Be the person that you are. That person is no more or less worthy than any other.

The judgements of the world do seep into our subconscious, but with a clean view, you can put them where they belong, which is away.

Hey dude, I was in your class, and I can say firsthand that you deserved to be there like any of us.

Almost everyone at a place like MIT feels some impostor syndrome, and I think maybe even for good bogus-mathematical-theorem reasons: if a place like MIT tries to select from the top few percent of a normal distribution, that new distribution after selection will look bottom-heavy (and feel that way around campus). We all knew those few incredible superstars who could run laps around us, but that doesn't mean you're not a star too.

"It's simple: overspecialize, and you breed in weakness. It's slow death." — Major Motoko Kusanagi (Ghost in the Shell)
I had no impostor syndrome. Many of my peers didn't either; it's certainly not the case that almost everyone feels it. There seemed to be little correlation between ability and impostor syndrome too, so it's not a question of ability. But I digress.

Decades out, and understanding university admissions in-and-out:

1) At least an order of magnitude more people "belong" at MIT than there's space for. Elitist universities manufacture scarcity.

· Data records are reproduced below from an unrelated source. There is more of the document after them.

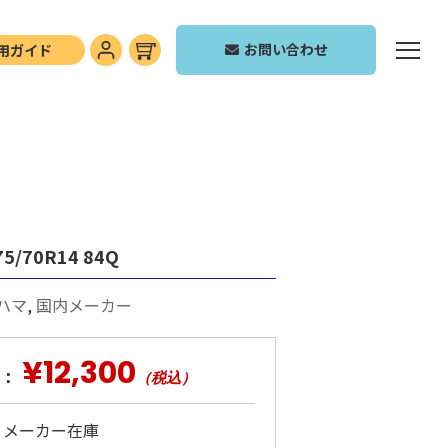
お問い合わせ
用ガイド
5/70R14 84Q
ハマ
,
国内メーカー
¥12,300
：
（税込）
: メーカー在庫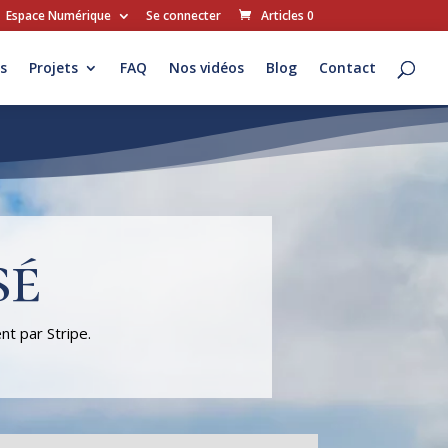
Espace Numérique
Se connecter
Articles 0
s
Projets
FAQ
Nos vidéos
Blog
Contact
sé
nt par Stripe.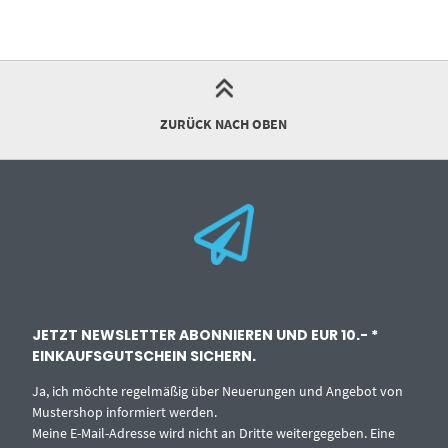
ZURÜCK NACH OBEN
JETZT NEWSLETTER ABONNIEREN UND EUR 10.- *
EINKAUFSGUTSCHEIN SICHERN.
Ja, ich möchte regelmäßig über Neuerungen und Angebot von
Mustershop informiert werden.
Meine E-Mail-Adresse wird nicht an Dritte weitergegeben. Eine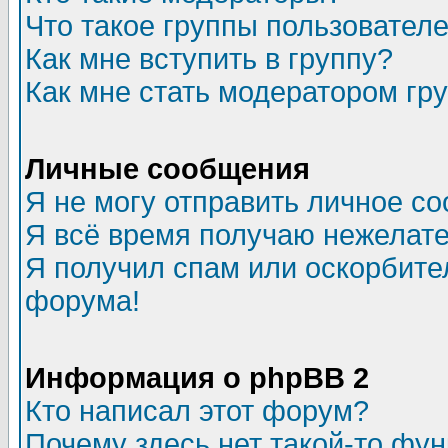
Что такое группы пользовател
Как мне вступить в группу?
Как мне стать модератором гр
Личные сообщения
Я не могу отправить личное с
Я всё время получаю нежелат
Я получил спам или оскорбитель
форума!
Информация о phpBB 2
Кто написал этот форум?
Почему здесь нет такой-то фу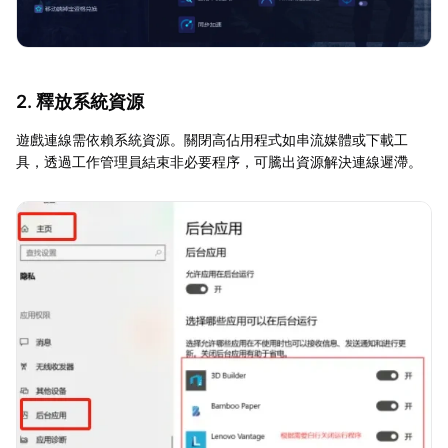
2. 釋放系統資源
遊戲連線需依賴系統資源。關閉高佔用程式如串流媒體或下載工
具，透過工作管理員結束非必要程序，可騰出資源解決連線遲滯。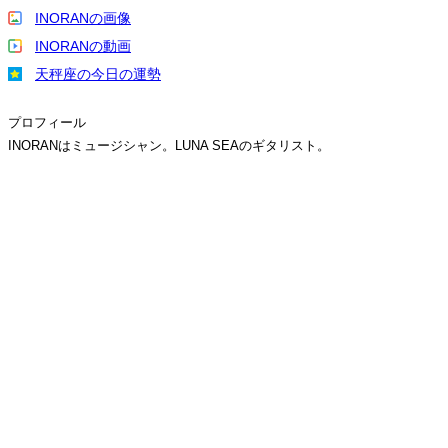
INORANの画像
INORANの動画
天秤座の今日の運勢
プロフィール
INORANはミュージシャン。LUNA SEAのギタリスト。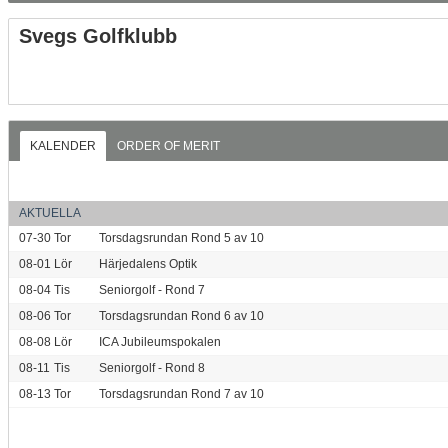
Svegs Golfklubb
KALENDER
ORDER OF MERIT
AKTUELLA
07-30
Tor
Torsdagsrundan Rond 5 av 10
08-01
Lör
Härjedalens Optik
08-04
Tis
Seniorgolf - Rond 7
08-06
Tor
Torsdagsrundan Rond 6 av 10
08-08
Lör
ICA Jubileumspokalen
08-11
Tis
Seniorgolf - Rond 8
08-13
Tor
Torsdagsrundan Rond 7 av 10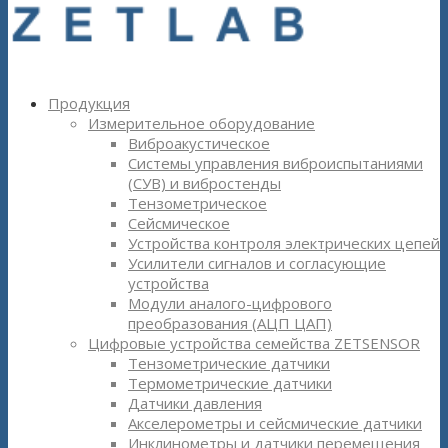
Продукция
Измерительное оборудование
Виброакустическое
Системы управления виброиспытаниями
(СУВ) и вибростенды
Тензометрическое
Сейсмическое
Устройства контроля электрических цепей
Усилители сигналов и согласующие
устройства
Модули аналого-цифрового
преобразования (АЦП ЦАП)
Цифровые устройства семейства ZETSENSOR
Тензометрические датчики
Термометрические датчики
Датчики давления
Акселерометры и сейсмические датчики
Инклинометры и датчики перемещения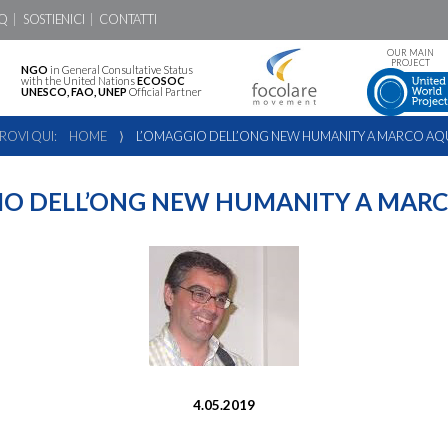
Q
SOSTIENICI
CONTATTI
OUR MAIN
PROJECT
NGO
in General Consultative Status
with the United Nations
ECOSOC
UNESCO, FAO, UNEP
Official Partner
TROVI QUI:
HOME
⟩
L’OMAGGIO DELL’ONG NEW HUMANITY A MARCO AQU
IO DELL’ONG NEW HUMANITY A MARC
4.05.2019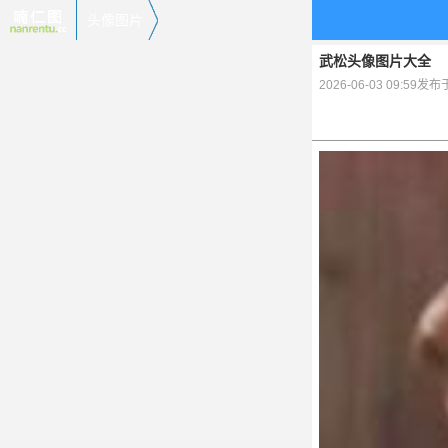
头像图片
武松头像图片大全
2026-06-03 09:59发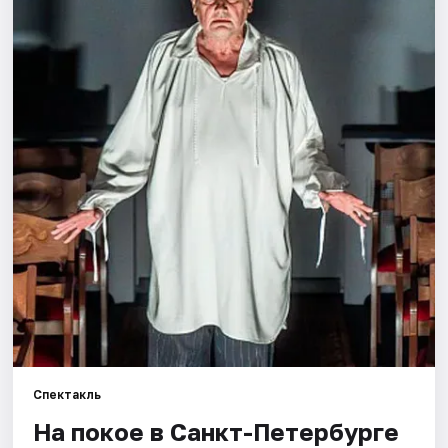
Города
Площадки
Артисты
Рейтинги
Спектакль
На покое в Санкт-Петербурге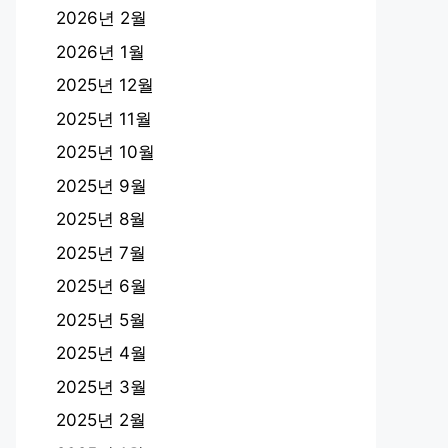
2026년 2월
2026년 1월
2025년 12월
2025년 11월
2025년 10월
2025년 9월
2025년 8월
2025년 7월
2025년 6월
2025년 5월
2025년 4월
2025년 3월
2025년 2월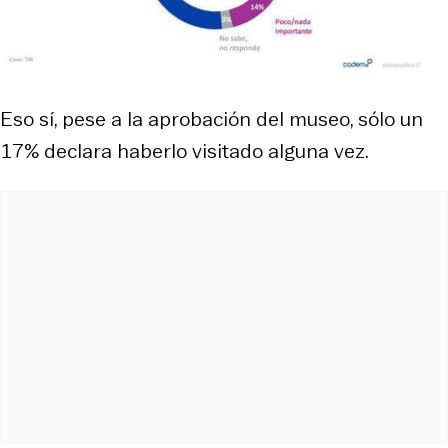
Eso sí, pese a la aprobación del museo, sólo un
17% declara haberlo visitado alguna vez.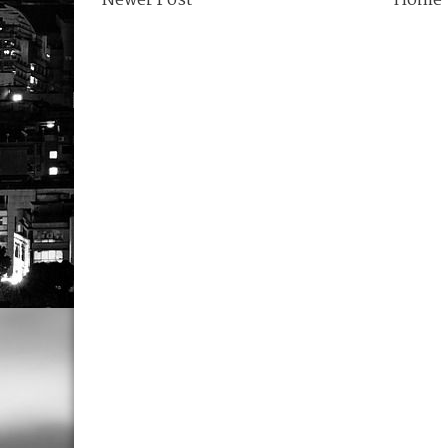
Newer Post
Home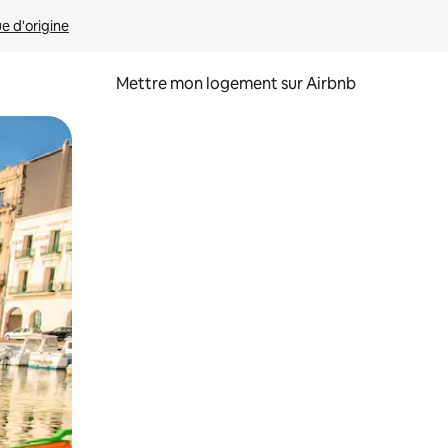
ue d'origine
Mettre mon logement sur Airbnb
sant glisser.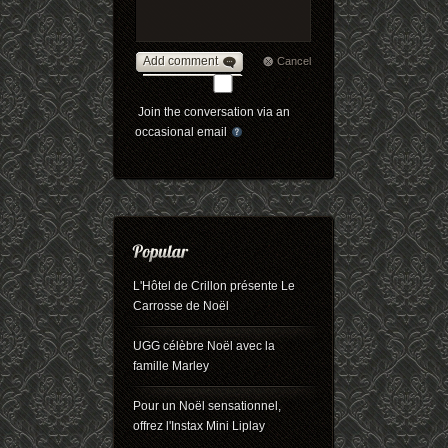
Add comment
Cancel
Join the conversation via an
occasional email
L'Hôtel de Crillon présente Le
Carrosse de Noël
UGG célèbre Noël avec la
famille Marley
Pour un Noël sensationnel,
offrez l'Instax Mini Liplay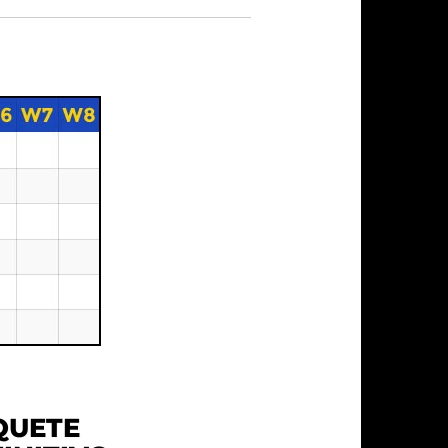
QUETE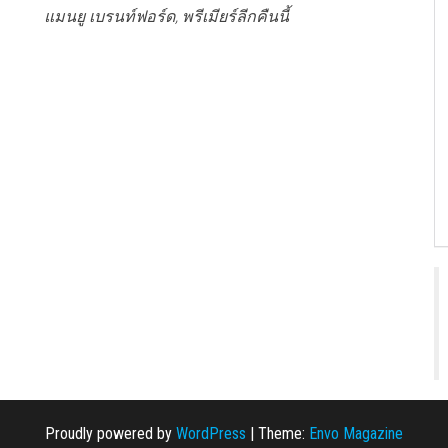
แมนยู เบรนท์ฟอร์ด, พรีเมียร์ลีกคืนนี้
Proudly powered by
WordPress
|
Theme:
Envo Magazine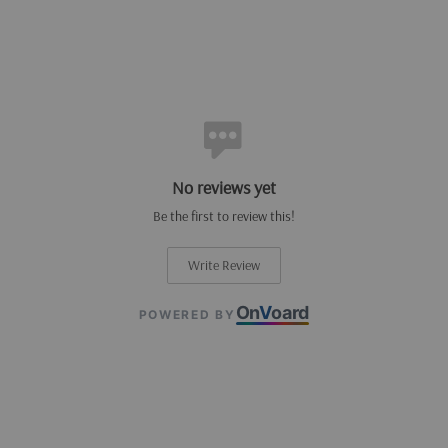
No reviews yet
Be the first to review this!
Write Review
On
V
oard
POWERED BY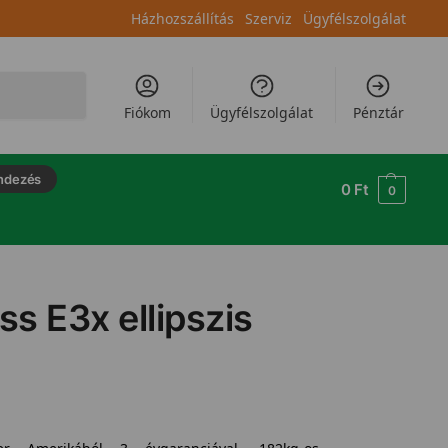
Házhozszállítás
Szerviz
Ügyfélszolgálat
Keresés
Fiókom
Ügyfélszolgálat
Pénztár
ndezés
0
Ft
0
ss E3x ellipszis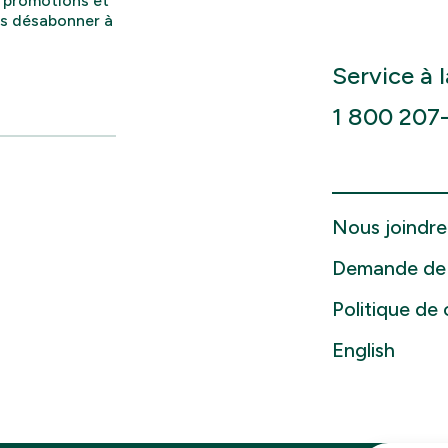
, promotions et
us désabonner à
Service à l
1 800 207
Nous joindre
Demande de
Politique de 
English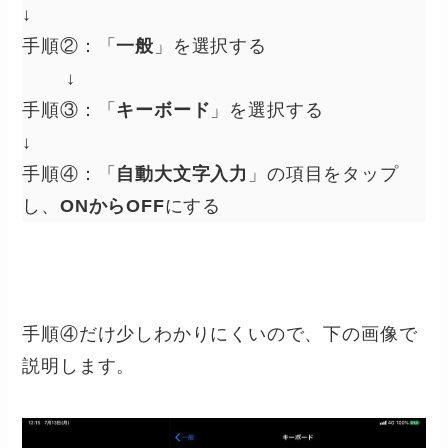
↓
手順②：「
一般
」を選択する
↓
手順③：「
キーボード
」を選択する
↓
手順④：「
自動大文字入力
」の項目をタップ
し、
ONからOFF
にする
手順④だけ少しわかりにくいので、下の画像で
説明します。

2) It's a pretty random process if you get in or not. The level of noise in admissions is huge.

3) It's not a meritocracy otherwise. There isn't a single axis of "quality," and if there were, it's not what admissions selects for. A lot of this became public with the Harvard lawsuit, where it turned out close to half of white students at Harvard got in through back doors (alumni, legacy, children of faculty, athletics, etc.). MIT is different, but no better.

4) Where you go matters a lot less than we make it out to. So much of MIT (and other elite schools) is about building out alumni as brand ambassadors. It's like the magic of Disney -- manufactured by PR departments to fool people. MIT builds itself on being hyper-elite, but there's no difference in quality of individuals at MIT, Georgia Tech, or many other good schools.

5) The elite school advantage is mostly in having a brand stamp and a power network when you graduate, not educational. That helps a lot of you're trying to be a CEO, faculty member, or similar, but not so much for the jobs 90% of my MIT-graduating peers are in. The educational outcomes are the same.

Unfortunately, the "best-and-brightest" brand-building leads to things like impostor syndrome. It may help if you know you were manipulated, but it probably won't. It's pretty deeply embedded in most graduates, and even if you know everything in this post internally, most people take decades to internalize it.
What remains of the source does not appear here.